▶ _The data_:
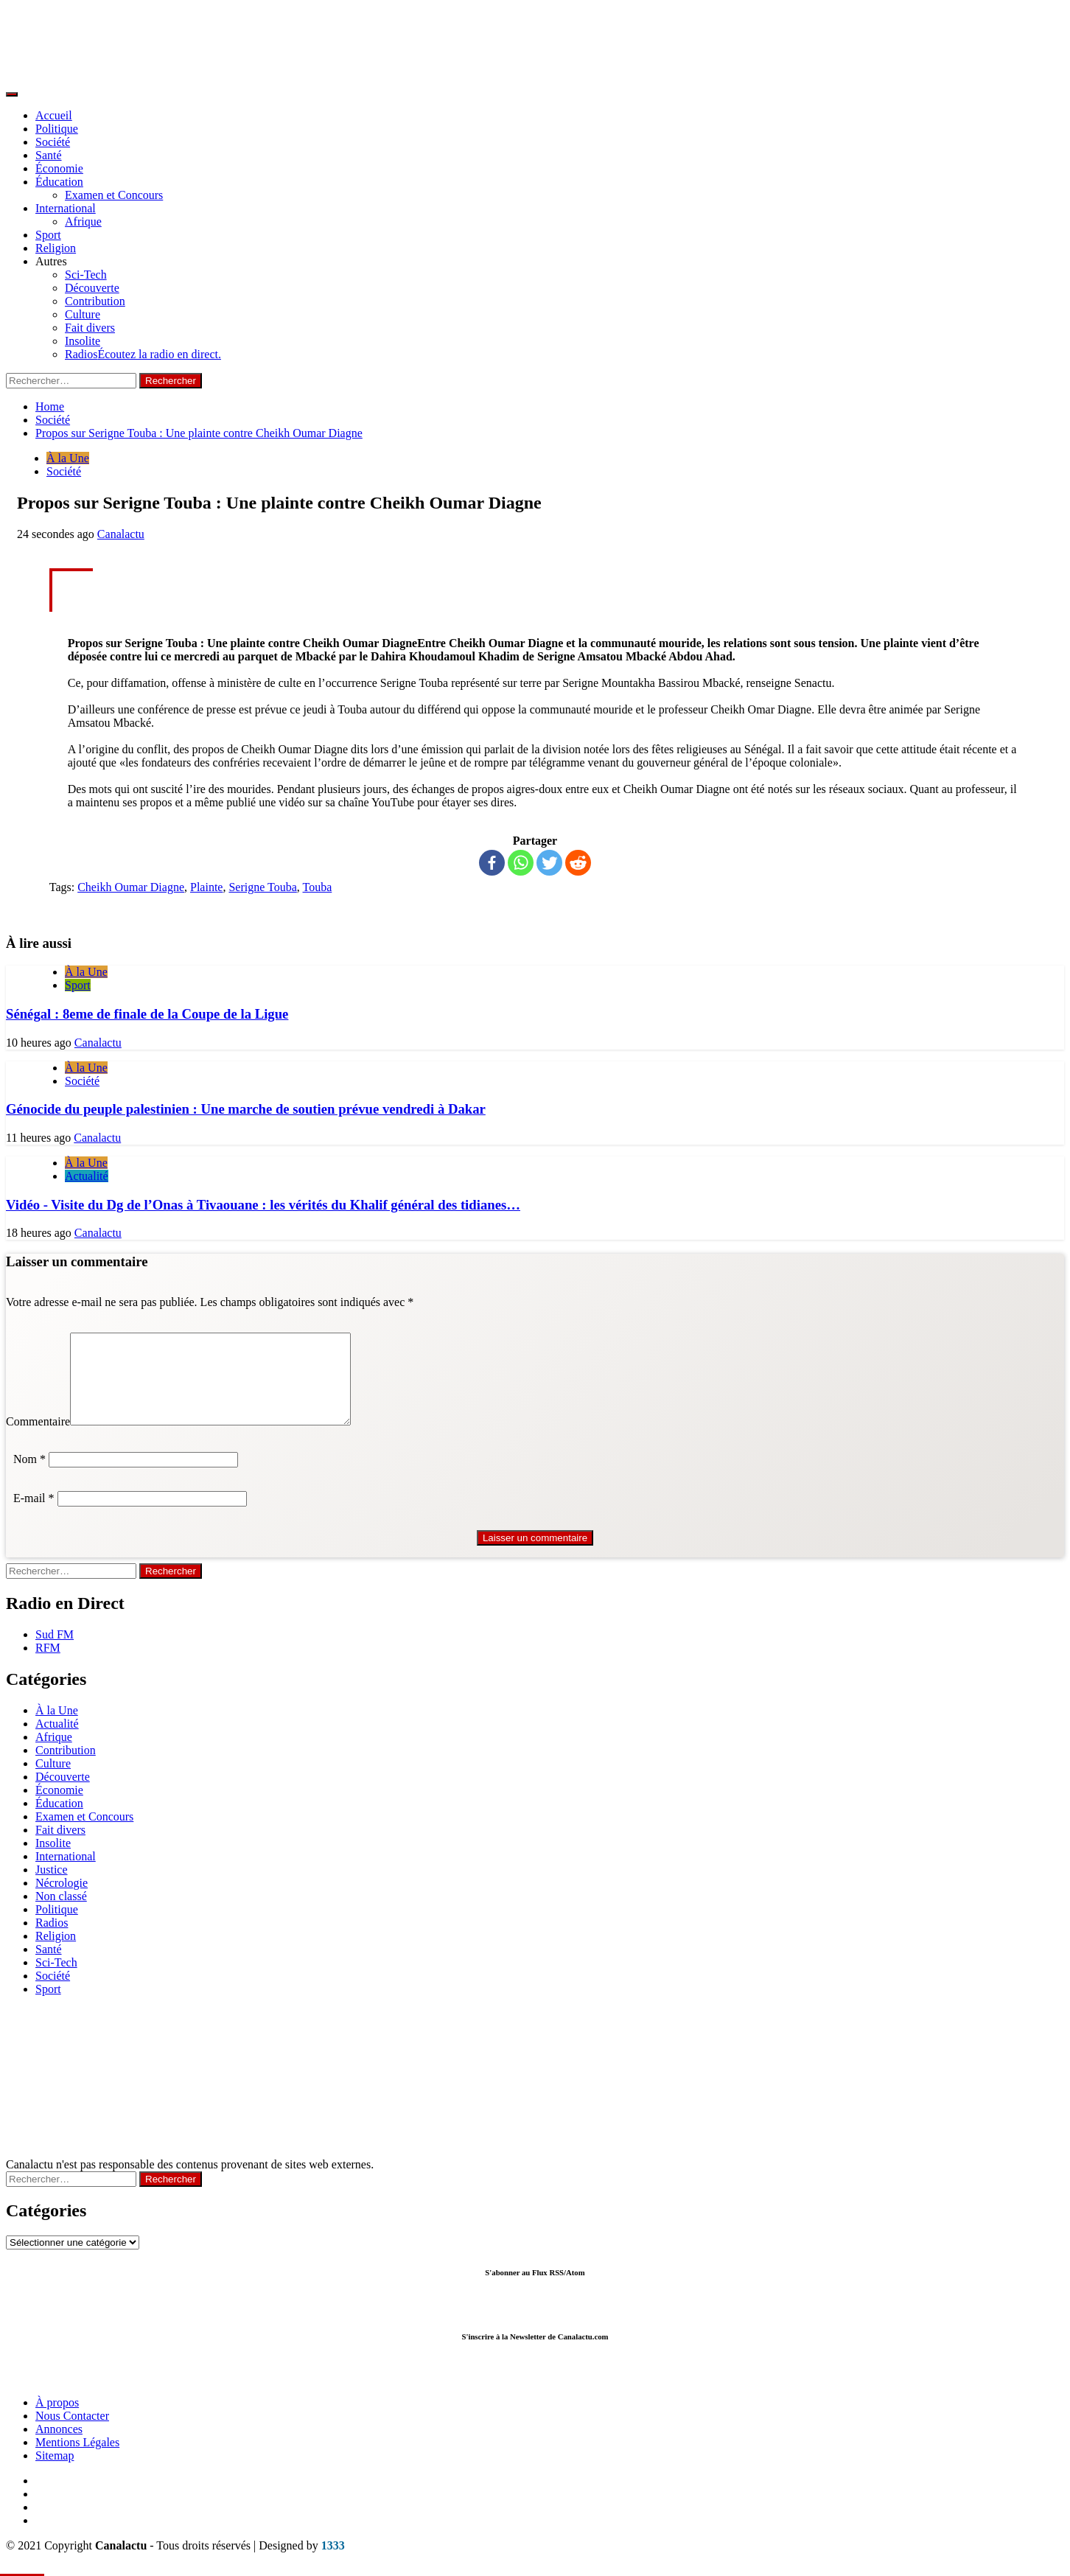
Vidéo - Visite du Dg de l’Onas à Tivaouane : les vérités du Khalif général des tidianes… (263, 1204)
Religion (55, 248)
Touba (317, 887)
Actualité (86, 1176)
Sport (48, 234)
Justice (51, 1887)
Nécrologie (61, 1900)
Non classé (61, 1913)
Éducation (59, 181)
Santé (48, 155)
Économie (59, 168)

▶ _Task objective_: Reproduce, exactly and in full, the lines from the one that contains "Actualité (86, 1176)" to the end of the material.

▶ _Exercise result_:
Actualité (86, 1176)
Sport (48, 234)
Justice (51, 1887)
Nécrologie (61, 1900)
Non classé (61, 1913)
Éducation (59, 181)
Santé (48, 155)
Économie (59, 168)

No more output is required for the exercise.